# [Requirement]
Go to the line below containing "The image size is (751, 2247)." and print exactly from there through the line containing "Task: Click on the Customer Experience", both included. Print nothing else.

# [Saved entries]
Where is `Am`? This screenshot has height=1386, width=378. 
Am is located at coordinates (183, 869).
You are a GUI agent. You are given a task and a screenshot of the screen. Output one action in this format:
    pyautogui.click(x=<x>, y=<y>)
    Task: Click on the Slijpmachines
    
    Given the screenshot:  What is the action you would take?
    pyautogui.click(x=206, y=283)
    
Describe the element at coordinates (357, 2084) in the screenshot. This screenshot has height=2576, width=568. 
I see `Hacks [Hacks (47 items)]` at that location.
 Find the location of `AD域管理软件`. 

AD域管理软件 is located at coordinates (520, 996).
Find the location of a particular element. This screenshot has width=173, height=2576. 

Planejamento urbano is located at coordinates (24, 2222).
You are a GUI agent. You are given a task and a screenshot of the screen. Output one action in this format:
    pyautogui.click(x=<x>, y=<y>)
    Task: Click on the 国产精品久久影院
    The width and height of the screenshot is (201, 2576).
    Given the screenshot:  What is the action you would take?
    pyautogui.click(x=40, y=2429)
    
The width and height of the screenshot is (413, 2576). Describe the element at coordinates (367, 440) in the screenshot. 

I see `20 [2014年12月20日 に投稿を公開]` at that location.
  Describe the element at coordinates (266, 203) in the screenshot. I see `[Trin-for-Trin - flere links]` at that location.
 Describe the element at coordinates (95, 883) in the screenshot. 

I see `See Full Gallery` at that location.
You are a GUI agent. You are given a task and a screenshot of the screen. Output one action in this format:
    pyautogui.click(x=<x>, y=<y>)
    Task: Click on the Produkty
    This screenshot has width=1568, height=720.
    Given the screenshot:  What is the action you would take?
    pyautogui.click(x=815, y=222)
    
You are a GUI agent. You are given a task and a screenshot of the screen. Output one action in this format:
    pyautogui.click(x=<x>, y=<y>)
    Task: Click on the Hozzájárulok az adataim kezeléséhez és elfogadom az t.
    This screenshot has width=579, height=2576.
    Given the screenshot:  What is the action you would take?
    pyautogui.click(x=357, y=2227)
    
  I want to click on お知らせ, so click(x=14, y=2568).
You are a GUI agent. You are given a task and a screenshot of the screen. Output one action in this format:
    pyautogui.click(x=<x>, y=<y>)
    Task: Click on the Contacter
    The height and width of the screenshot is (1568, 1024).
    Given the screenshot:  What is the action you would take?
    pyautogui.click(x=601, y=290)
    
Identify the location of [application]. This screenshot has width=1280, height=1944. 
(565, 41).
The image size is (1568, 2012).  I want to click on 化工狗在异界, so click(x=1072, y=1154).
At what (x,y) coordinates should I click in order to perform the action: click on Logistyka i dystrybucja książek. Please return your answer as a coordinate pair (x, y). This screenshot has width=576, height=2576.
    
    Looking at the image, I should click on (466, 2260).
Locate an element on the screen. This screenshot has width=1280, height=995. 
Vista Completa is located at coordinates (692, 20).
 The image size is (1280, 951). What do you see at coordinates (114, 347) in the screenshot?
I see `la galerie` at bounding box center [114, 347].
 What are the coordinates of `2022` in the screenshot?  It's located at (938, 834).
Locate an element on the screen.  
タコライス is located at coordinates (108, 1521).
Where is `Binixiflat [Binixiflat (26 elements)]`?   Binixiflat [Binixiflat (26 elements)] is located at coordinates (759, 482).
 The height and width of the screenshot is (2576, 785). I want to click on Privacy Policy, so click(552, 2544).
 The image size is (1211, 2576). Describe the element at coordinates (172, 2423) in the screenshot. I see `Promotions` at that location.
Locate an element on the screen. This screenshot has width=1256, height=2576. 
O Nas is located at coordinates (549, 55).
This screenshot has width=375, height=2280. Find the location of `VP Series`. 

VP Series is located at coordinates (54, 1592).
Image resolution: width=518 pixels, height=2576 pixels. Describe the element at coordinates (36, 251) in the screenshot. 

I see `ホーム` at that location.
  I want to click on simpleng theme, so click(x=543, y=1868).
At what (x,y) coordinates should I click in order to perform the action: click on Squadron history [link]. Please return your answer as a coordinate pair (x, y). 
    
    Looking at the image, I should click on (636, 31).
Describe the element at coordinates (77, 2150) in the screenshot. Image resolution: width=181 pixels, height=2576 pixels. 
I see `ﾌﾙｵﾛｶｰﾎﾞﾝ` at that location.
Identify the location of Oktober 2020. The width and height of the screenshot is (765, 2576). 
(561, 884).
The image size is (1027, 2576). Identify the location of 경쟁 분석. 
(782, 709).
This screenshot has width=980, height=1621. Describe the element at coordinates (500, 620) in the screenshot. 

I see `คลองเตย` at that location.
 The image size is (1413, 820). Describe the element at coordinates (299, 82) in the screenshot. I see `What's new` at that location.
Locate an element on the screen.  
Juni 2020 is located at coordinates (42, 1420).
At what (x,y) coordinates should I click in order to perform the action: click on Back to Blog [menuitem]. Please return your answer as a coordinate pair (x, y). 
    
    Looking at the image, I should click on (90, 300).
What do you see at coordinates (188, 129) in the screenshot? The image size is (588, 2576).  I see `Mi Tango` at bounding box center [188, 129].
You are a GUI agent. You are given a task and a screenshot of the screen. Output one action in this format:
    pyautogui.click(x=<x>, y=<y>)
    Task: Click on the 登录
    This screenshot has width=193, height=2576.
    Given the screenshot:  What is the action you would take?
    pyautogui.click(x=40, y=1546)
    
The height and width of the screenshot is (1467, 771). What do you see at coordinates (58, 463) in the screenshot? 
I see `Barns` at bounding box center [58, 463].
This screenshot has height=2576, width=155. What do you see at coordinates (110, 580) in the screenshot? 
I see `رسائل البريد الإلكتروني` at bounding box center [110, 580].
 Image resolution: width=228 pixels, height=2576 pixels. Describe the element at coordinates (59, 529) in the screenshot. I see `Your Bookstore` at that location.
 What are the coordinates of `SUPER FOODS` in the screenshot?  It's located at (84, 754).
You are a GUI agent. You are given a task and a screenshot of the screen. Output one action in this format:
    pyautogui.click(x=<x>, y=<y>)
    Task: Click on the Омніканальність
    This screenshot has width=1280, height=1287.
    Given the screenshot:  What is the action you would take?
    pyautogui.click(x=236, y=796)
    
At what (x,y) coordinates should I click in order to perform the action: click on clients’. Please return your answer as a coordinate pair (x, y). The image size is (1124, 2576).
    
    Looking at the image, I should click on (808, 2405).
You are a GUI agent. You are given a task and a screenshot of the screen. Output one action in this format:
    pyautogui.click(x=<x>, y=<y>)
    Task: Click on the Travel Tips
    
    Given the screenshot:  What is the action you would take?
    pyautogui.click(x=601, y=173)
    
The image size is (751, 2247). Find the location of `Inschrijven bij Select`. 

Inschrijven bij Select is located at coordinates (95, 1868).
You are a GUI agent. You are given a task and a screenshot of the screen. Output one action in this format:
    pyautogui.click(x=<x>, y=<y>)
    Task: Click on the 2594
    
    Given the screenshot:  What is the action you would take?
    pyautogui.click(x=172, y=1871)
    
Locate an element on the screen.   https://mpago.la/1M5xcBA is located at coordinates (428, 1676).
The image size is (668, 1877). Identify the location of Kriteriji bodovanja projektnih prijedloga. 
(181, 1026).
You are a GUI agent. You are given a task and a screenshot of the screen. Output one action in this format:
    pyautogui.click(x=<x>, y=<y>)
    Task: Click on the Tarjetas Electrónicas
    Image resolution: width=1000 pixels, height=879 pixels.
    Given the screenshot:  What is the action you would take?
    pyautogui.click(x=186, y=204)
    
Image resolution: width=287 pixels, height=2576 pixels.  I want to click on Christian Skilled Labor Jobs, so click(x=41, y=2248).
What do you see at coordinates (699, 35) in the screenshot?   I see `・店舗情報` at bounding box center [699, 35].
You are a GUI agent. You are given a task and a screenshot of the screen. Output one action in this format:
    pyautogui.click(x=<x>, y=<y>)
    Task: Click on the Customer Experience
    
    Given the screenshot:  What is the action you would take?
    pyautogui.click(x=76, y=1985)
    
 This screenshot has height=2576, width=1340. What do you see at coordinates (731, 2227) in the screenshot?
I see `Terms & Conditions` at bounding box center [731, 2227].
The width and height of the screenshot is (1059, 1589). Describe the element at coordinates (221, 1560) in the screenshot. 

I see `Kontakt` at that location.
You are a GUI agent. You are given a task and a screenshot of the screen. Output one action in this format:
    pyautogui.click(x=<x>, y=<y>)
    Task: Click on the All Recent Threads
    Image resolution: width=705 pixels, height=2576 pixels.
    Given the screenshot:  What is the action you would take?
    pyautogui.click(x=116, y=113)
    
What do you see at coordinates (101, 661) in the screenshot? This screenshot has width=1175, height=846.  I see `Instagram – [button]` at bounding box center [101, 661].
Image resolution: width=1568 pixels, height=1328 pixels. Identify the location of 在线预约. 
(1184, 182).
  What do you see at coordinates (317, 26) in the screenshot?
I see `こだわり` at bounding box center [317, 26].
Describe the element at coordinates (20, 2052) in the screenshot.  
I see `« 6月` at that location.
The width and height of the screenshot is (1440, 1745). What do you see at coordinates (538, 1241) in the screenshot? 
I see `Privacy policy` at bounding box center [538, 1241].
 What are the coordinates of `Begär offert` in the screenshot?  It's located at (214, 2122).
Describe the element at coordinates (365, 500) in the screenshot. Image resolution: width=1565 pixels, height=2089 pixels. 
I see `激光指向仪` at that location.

# [Expected output]
The image size is (751, 2247). Find the location of `Inschrijven bij Select`. 

Inschrijven bij Select is located at coordinates (95, 1868).
You are a GUI agent. You are given a task and a screenshot of the screen. Output one action in this format:
    pyautogui.click(x=<x>, y=<y>)
    Task: Click on the 2594
    
    Given the screenshot:  What is the action you would take?
    pyautogui.click(x=172, y=1871)
    
Locate an element on the screen.   https://mpago.la/1M5xcBA is located at coordinates (428, 1676).
The image size is (668, 1877). Identify the location of Kriteriji bodovanja projektnih prijedloga. 
(181, 1026).
You are a GUI agent. You are given a task and a screenshot of the screen. Output one action in this format:
    pyautogui.click(x=<x>, y=<y>)
    Task: Click on the Tarjetas Electrónicas
    Image resolution: width=1000 pixels, height=879 pixels.
    Given the screenshot:  What is the action you would take?
    pyautogui.click(x=186, y=204)
    
Image resolution: width=287 pixels, height=2576 pixels.  I want to click on Christian Skilled Labor Jobs, so click(x=41, y=2248).
What do you see at coordinates (699, 35) in the screenshot?   I see `・店舗情報` at bounding box center [699, 35].
You are a GUI agent. You are given a task and a screenshot of the screen. Output one action in this format:
    pyautogui.click(x=<x>, y=<y>)
    Task: Click on the Customer Experience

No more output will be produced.